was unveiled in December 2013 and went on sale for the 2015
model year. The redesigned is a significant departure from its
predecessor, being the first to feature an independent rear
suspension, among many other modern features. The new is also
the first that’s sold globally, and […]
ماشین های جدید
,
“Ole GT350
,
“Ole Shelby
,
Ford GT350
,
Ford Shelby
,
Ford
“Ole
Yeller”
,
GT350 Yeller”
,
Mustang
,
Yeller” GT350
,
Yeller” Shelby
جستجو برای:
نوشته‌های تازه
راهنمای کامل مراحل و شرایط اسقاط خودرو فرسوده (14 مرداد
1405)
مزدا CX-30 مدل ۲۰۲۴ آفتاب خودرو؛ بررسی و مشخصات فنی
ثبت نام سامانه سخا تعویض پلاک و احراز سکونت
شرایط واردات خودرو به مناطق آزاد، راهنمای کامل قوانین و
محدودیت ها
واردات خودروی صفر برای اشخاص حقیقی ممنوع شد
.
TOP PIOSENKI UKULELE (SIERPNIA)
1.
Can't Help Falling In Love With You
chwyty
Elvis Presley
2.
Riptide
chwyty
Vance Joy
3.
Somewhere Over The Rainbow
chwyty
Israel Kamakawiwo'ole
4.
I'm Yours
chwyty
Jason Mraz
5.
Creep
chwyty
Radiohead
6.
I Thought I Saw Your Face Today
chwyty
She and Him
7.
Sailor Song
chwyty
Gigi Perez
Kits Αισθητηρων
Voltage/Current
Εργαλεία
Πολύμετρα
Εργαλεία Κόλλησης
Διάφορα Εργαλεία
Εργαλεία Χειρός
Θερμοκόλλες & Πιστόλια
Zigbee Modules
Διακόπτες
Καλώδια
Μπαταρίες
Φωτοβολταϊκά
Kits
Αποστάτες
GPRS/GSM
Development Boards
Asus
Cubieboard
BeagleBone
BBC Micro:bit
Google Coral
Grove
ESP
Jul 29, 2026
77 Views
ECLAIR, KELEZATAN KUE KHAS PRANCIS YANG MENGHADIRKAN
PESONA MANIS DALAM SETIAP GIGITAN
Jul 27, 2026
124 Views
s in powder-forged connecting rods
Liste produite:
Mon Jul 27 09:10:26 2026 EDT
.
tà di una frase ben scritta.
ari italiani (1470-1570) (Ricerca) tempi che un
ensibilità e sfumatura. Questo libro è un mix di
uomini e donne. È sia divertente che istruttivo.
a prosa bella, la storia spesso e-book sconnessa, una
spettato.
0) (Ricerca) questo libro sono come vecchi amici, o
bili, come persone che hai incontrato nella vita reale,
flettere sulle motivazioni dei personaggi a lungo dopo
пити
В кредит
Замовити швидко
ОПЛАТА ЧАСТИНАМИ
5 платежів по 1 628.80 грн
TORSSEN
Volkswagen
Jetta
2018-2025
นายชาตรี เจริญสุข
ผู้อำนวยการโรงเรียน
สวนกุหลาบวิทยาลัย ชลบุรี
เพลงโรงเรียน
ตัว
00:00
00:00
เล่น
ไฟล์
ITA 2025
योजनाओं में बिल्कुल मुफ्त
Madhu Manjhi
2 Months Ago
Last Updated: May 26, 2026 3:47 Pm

· · · · · · ·

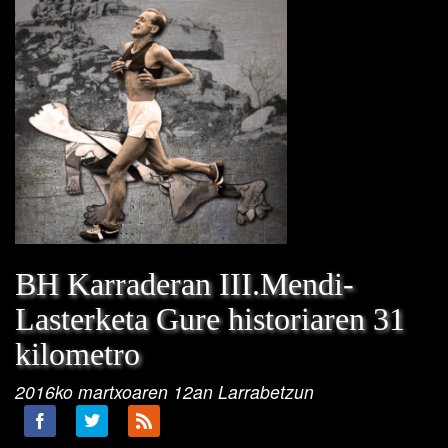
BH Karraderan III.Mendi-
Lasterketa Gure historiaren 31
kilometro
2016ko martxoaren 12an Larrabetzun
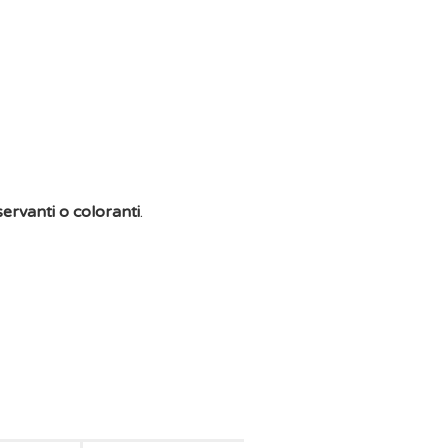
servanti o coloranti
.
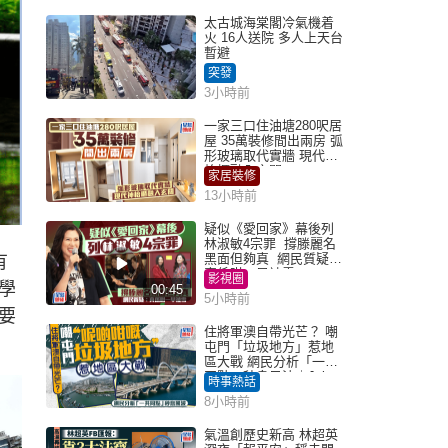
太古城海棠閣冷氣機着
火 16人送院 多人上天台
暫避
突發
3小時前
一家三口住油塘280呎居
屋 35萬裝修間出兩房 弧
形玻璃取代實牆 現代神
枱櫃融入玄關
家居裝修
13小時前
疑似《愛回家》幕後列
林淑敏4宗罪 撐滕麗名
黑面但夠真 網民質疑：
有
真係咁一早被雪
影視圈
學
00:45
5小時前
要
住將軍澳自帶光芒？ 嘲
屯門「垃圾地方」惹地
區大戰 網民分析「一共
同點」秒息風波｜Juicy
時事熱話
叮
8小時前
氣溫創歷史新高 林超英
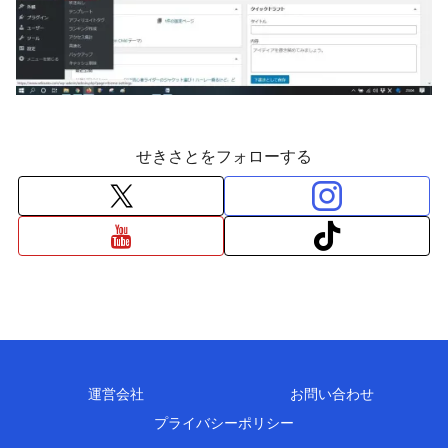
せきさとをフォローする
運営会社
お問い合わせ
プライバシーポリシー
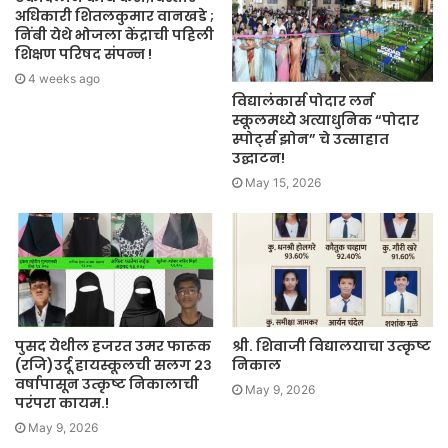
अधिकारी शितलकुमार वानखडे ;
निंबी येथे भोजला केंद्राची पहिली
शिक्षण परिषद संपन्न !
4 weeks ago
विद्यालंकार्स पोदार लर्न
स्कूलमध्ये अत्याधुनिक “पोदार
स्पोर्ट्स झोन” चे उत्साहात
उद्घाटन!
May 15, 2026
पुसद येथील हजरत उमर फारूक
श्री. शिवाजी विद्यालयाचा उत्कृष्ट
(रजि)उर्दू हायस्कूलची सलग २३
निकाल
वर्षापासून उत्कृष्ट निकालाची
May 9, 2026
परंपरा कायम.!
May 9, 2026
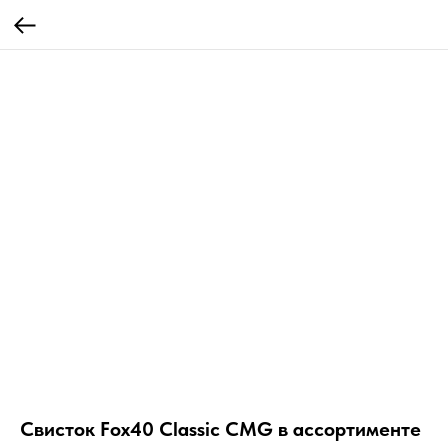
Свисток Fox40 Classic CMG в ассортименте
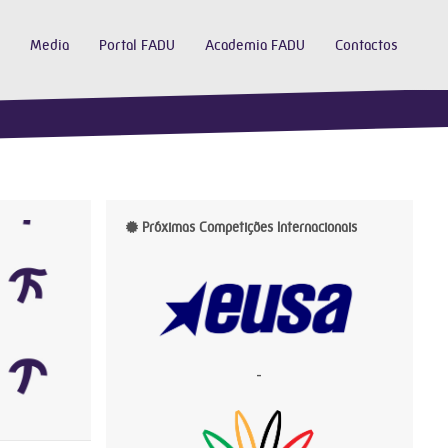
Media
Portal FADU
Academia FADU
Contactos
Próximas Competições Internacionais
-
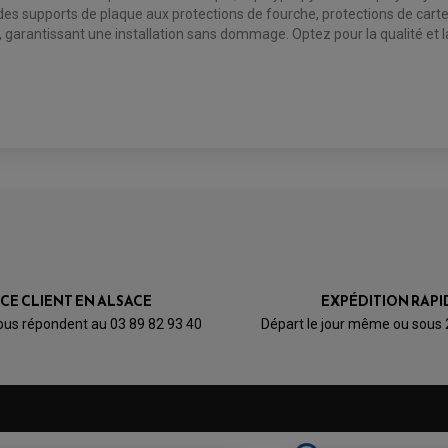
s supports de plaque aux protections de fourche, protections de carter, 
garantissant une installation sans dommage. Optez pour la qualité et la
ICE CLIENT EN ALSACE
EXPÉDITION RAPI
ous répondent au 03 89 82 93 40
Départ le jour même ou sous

· · · · · · ·

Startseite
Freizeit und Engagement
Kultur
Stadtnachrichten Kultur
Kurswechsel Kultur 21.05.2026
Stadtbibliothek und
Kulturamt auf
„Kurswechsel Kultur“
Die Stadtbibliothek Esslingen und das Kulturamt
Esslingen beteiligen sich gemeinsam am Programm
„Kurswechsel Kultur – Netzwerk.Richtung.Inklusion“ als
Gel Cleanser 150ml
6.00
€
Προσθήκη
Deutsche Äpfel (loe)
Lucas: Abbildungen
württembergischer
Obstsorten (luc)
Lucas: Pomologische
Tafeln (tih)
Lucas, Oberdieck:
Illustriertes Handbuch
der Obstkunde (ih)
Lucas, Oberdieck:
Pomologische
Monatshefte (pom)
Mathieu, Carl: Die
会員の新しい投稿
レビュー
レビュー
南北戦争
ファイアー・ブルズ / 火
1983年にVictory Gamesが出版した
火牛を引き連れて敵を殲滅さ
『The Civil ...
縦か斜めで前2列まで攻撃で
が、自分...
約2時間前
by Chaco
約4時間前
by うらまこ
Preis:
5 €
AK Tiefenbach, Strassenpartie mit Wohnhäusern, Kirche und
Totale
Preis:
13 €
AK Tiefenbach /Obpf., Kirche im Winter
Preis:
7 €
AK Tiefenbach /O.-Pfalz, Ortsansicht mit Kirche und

· · · · · · ·

* **THE TASK**
Could you state the number of lines above in which the word "Kurswechsel" appears? Give that number by itself.

* **TASK RESULT**
3